** Opening ENTRIES SUPPLIED block **

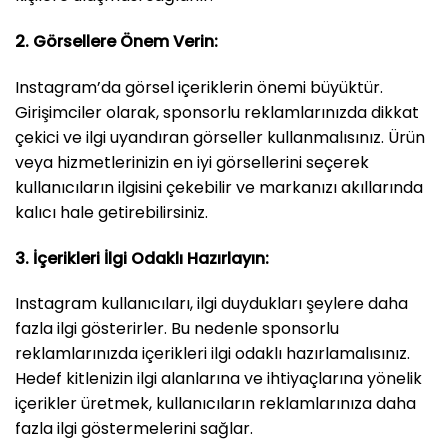
2. Görsellere Önem Verin:
Instagram’da görsel içeriklerin önemi büyüktür.
Girişimciler olarak, sponsorlu reklamlarınızda dikkat
çekici ve ilgi uyandıran görseller kullanmalısınız. Ürün
veya hizmetlerinizin en iyi görsellerini seçerek
kullanıcıların ilgisini çekebilir ve markanızı akıllarında
kalıcı hale getirebilirsiniz.
3. İçerikleri İlgi Odaklı Hazırlayın:
Instagram kullanıcıları, ilgi duydukları şeylere daha
fazla ilgi gösterirler. Bu nedenle sponsorlu
reklamlarınızda içerikleri ilgi odaklı hazırlamalısınız.
Hedef kitlenizin ilgi alanlarına ve ihtiyaçlarına yönelik
içerikler üretmek, kullanıcıların reklamlarınıza daha
fazla ilgi göstermelerini sağlar.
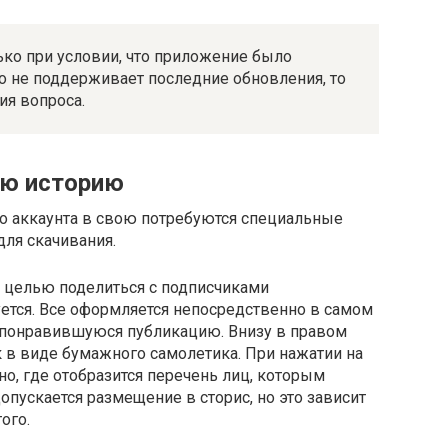
лько при условии, что приложение было
о не поддерживает последние обновления, то
ия вопроса.
ую историю
го аккаунта в свою потребуются специальные
ля скачивания.
с целью поделиться с подписчиками
уется. Все оформляется непосредственно в самом
е понравившуюся публикацию. Внизу в правом
к в виде бумажного самолетика. При нажатии на
о, где отобразится перечень лиц, которым
опускается размещение в сторис, но это зависит
того.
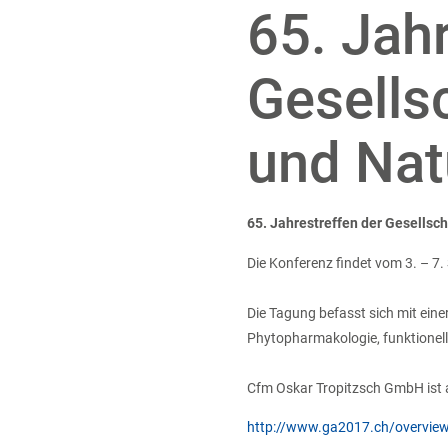
65. Jah
Gesells
und Nat
65. Jahrestreffen der Gesellsch
Die Konferenz findet vom 3. – 7.
Die Tagung befasst sich mit ein
Phytopharmakologie, funktionell
Cfm Oskar Tropitzsch GmbH ist al
http://www.ga2017.ch/overvie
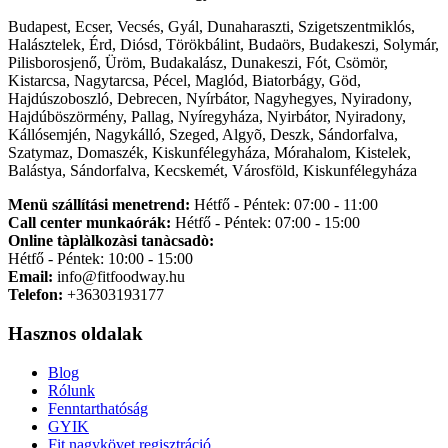
Budapest, Ecser, Vecsés, Gyál, Dunaharaszti, Szigetszentmiklós,
Halásztelek, Érd, Diósd, Törökbálint, Budaörs, Budakeszi, Solymár,
Pilisborosjenő, Üröm, Budakalász, Dunakeszi, Fót, Csömör,
Kistarcsa, Nagytarcsa, Pécel, Maglód, Biatorbágy, Göd,
Hajdúszoboszló, Debrecen, Nyírbátor, Nagyhegyes, Nyiradony,
Hajdúböszörmény, Pallag, Nyíregyháza, Nyirbátor, Nyiradony,
Kállósemjén, Nagykálló, Szeged, Algyõ, Deszk, Sándorfalva,
Szatymaz, Domaszék, Kiskunfélegyháza, Mórahalom, Kistelek,
Balástya, Sándorfalva, Kecskemét, Városföld, Kiskunfélegyháza
Menü szállítási menetrend:
Hétfő - Péntek: 07:00 - 11:00
Call center munkaórák:
Hétfő - Péntek: 07:00 - 15:00
Online tàplàlkozàsi tanàcsadò:
Hétfő - Péntek: 10:00 - 15:00
Email:
info@fitfoodway.hu
Telefon:
+36303193177
Hasznos oldalak
Blog
Rólunk
Fenntarthatóság
GYIK
Fit nagykövet regisztráció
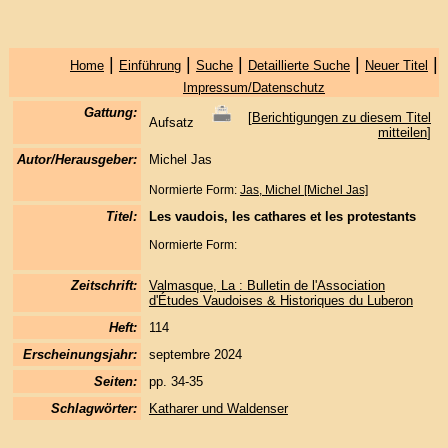
|
|
|
|
|
Home
Einführung
Suche
Detaillierte Suche
Neuer Titel
Impressum/Datenschutz
Gattung:
[
Berichtigungen zu diesem Titel
Aufsatz
mitteilen
]
Autor/Herausgeber:
Michel Jas
Normierte Form:
Jas, Michel [Michel Jas]
Titel:
Les vaudois, les cathares et les protestants
Normierte Form:
Zeitschrift:
Valmasque, La : Bulletin de l'Association
d'Études Vaudoises & Historiques du Luberon
Heft:
114
Erscheinungsjahr:
septembre 2024
Seiten:
pp. 34-35
Schlagwörter:
Katharer und Waldenser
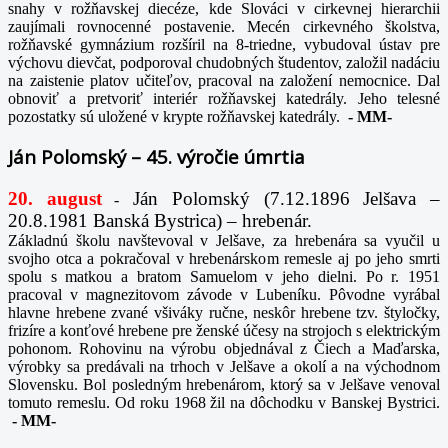
snahy v rožňavskej diecéze, kde Slováci v cirkevnej hierarchii
zaujímali rovnocenné postavenie. Mecén cirkevného školstva,
rožňavské gymnázium rozšíril na 8-triedne, vybudoval ústav pre
výchovu dievčat, podporoval chudobných študentov, založil nadáciu
na zaistenie platov učiteľov, pracoval na založení nemocnice. Dal
obnoviť a pretvoriť interiér rožňavskej katedrály. Jeho telesné
pozostatky sú uložené v krypte rožňavskej katedrály.
-
MM-
Ján Polomský – 45. výročie úmrtia
20. august
Ján Polomský (7.12.1896 Jelšava –
-
20.8.1981 Banská Bystrica) – hrebenár.
Základnú školu navštevoval v Jelšave, za hrebenára sa vyučil u
svojho otca a pokračoval v hrebenárskom remesle aj po jeho smrti
spolu s matkou a bratom Samuelom v jeho dielni. Po r. 1951
pracoval v magnezitovom závode v Lubeníku. Pôvodne vyrábal
hlavne hrebene zvané všiváky ručne, neskôr hrebene tzv. štyločky,
frizíre a konťové hrebene pre ženské účesy na strojoch s elektrickým
pohonom. Rohovinu na výrobu objednával z Čiech a Maďarska,
výrobky sa predávali na trhoch v Jelšave a okolí a na východnom
Slovensku. Bol posledným hrebenárom, ktorý sa v Jelšave venoval
tomuto remeslu. Od roku 1968 žil na dôchodku v Banskej Bystrici.
-
MM-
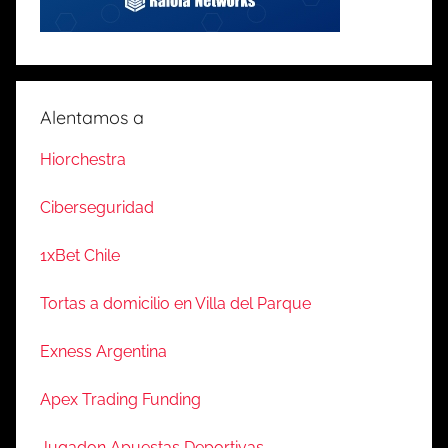
Alentamos a
Hiorchestra
Ciberseguridad
1xBet Chile
Tortas a domicilio en Villa del Parque
Exness Argentina
Apex Trading Funding
Jugadon Apuestas Deportivas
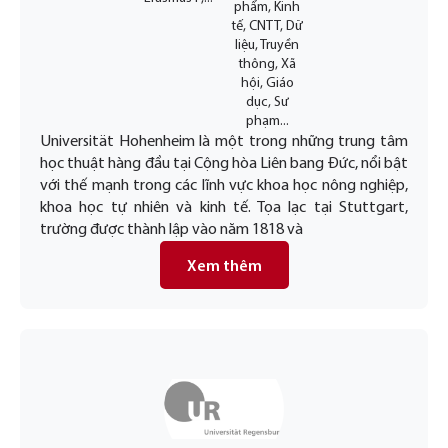
phẩm, Kinh
tế, CNTT, Dữ
liệu, Truyền
thông, Xã
hội, Giáo
dục, Sư
phạm...
Universität Hohenheim là một trong những trung tâm
học thuật hàng đầu tại Cộng hòa Liên bang Đức, nổi bật
với thế mạnh trong các lĩnh vực khoa học nông nghiệp,
khoa học tự nhiên và kinh tế. Tọa lạc tại Stuttgart,
trường được thành lập vào năm 1818 và
Xem thêm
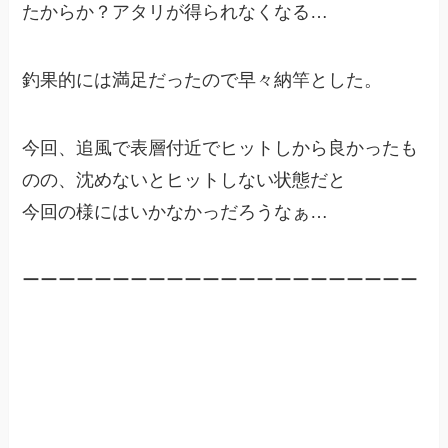
たからか？アタリが得られなくなる…
釣果的には満足だったので早々納竿とした。
今回、追風で表層付近でヒットしから良かったも
のの、沈めないとヒットしない状態だと
今回の様にはいかなかっだろうなぁ…
ーーーーーーーーーーーーーーーーーーーーーー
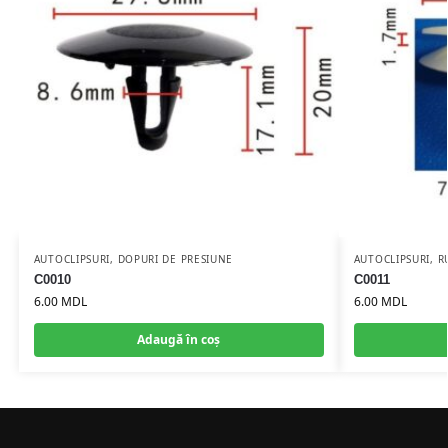
AUTOCLIPSURI
,
DOPURI DE PRESIUNE
AUTOCLIPSURI
,
R
C0010
C0011
6.00
MDL
6.00
MDL
Adaugă în coș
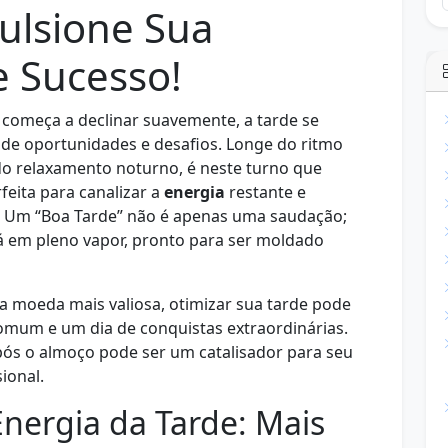
ulsione Sua
e Sucesso!
e começa a declinar suavemente, a tarde se
de oportunidades e desafios. Longe do ritmo
do relaxamento noturno, é neste turno que
feita para canalizar a
energia
restante e
. Um “Boa Tarde” não é apenas uma saudação;
á em pleno vapor, pronto para ser moldado
 a moeda mais valiosa, otimizar sua tarde pode
comum e um dia de conquistas extraordinárias.
ós o almoço pode ser um catalisador para seu
ional.
nergia da Tarde: Mais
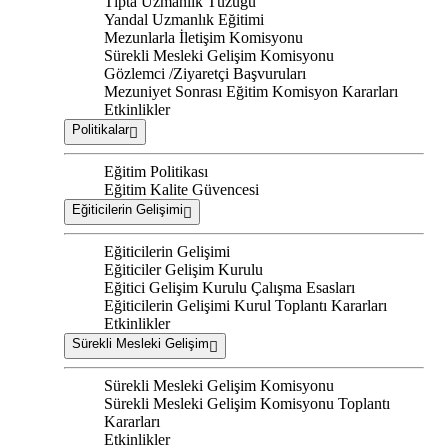
Tıpta Uzmanlık Tüzüğü
Yandal Uzmanlık Eğitimi
Mezunlarla İletişim Komisyonu
Sürekli Mesleki Gelişim Komisyonu
Gözlemci /Ziyaretçi Başvuruları
Mezuniyet Sonrası Eğitim Komisyon Kararları
Etkinlikler
Politikalar
Eğitim Politikası
Eğitim Kalite Güvencesi
Eğiticilerin Gelişimi
Eğiticilerin Gelişimi
Eğiticiler Gelişim Kurulu
Eğitici Gelişim Kurulu Çalışma Esasları
Eğiticilerin Gelişimi Kurul Toplantı Kararları
Etkinlikler
Sürekli Mesleki Gelişim
Sürekli Mesleki Gelişim Komisyonu
Sürekli Mesleki Gelişim Komisyonu Toplantı
Kararları
Etkinlikler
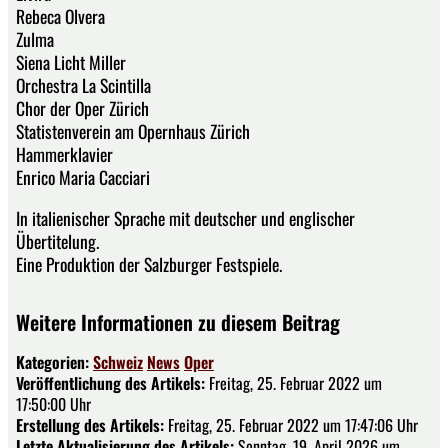
Rebeca Olvera
Zulma
Siena Licht Miller
Orchestra La Scintilla
Chor der Oper Zürich
Statistenverein am Opernhaus Zürich
Hammerklavier
Enrico Maria Cacciari
In italienischer Sprache mit deutscher und englischer
Übertitelung.
Eine Produktion der Salzburger Festspiele.
Weitere Informationen zu diesem Beitrag
Kategorien:
Schweiz
News
Oper
Veröffentlichung des Artikels:
Freitag, 25. Februar 2022 um
17:50:00 Uhr
Erstellung des Artikels:
Freitag, 25. Februar 2022 um 17:47:06 Uhr
Letzte Aktualisierung des Artikels:
Sonntag, 19. April 2026 um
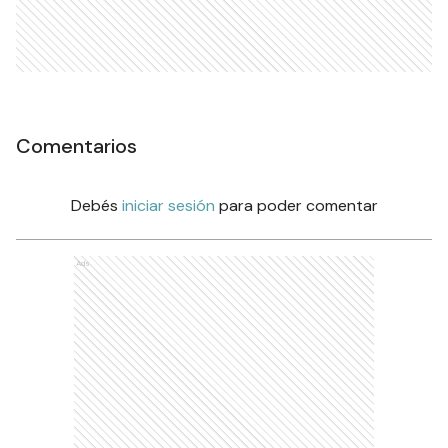
Comentarios
Debés
iniciar sesión
para poder comentar
Ads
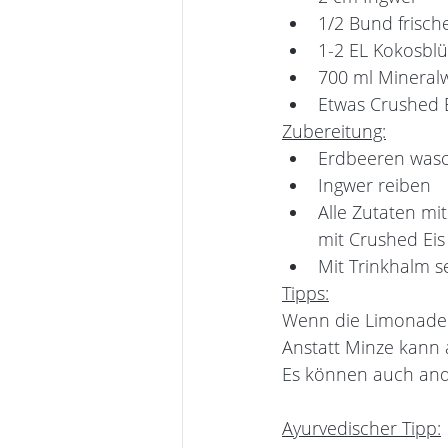
1/2 Bund frisch
1-2 EL Kokosbl
700 ml Mineral
Etwas Crushed E
Zubereitung:
Erdbeeren wasch
Ingwer reiben
Alle Zutaten mi
mit Crushed Eis
Mit Trinkhalm 
Tipps:
Wenn die Limonade 
Anstatt Minze kann
Es können auch and
Ayurvedischer Tipp:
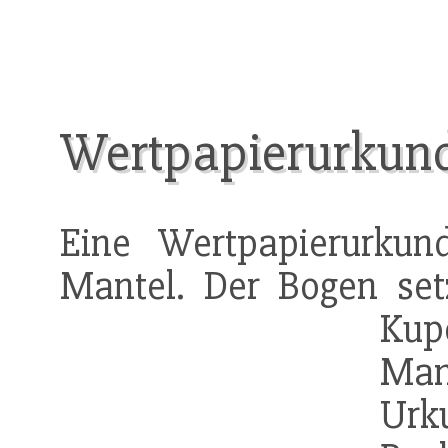
Wertpapierurkun
Eine Wertpapierurku
Mantel. Der Bogen se
Kup
Man
Urk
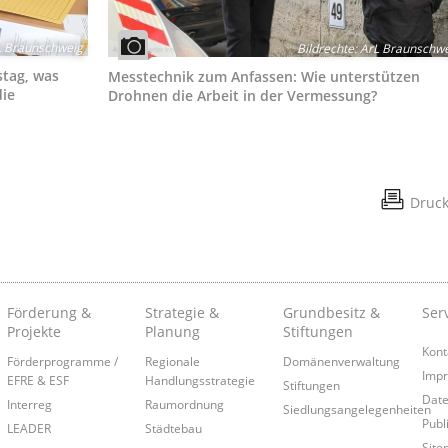
 Braunschweig
Bildrechte
:
ArL Braunschwe
stag, was
Messtechnik zum Anfassen: Wie unterstützen
die
Drohnen die Arbeit in der Vermessung?
Druc
Förderung &
Strategie &
Grundbesitz &
Ser
Projekte
Planung
Stiftungen
Kont
Förderprogramme /
Regionale
Domänenverwaltung
Imp
EFRE & ESF
Handlungsstrategie
Stiftungen
Date
Interreg
Raumordnung
Siedlungsangelegenheiten
Publ
LEADER
Städtebau
Site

** Closing ENTRIES SUPPLIED block **

● **TASK REQUIREMENTS**:
Above are the entries; copy every line among them that contains the word "kullanıcıların".

● **RESPONSE BOX**:
kullanıcıların ilgisini çekebilir ve markanızı akıllarında
içerikler üretmek, kullanıcıların reklamlarınıza daha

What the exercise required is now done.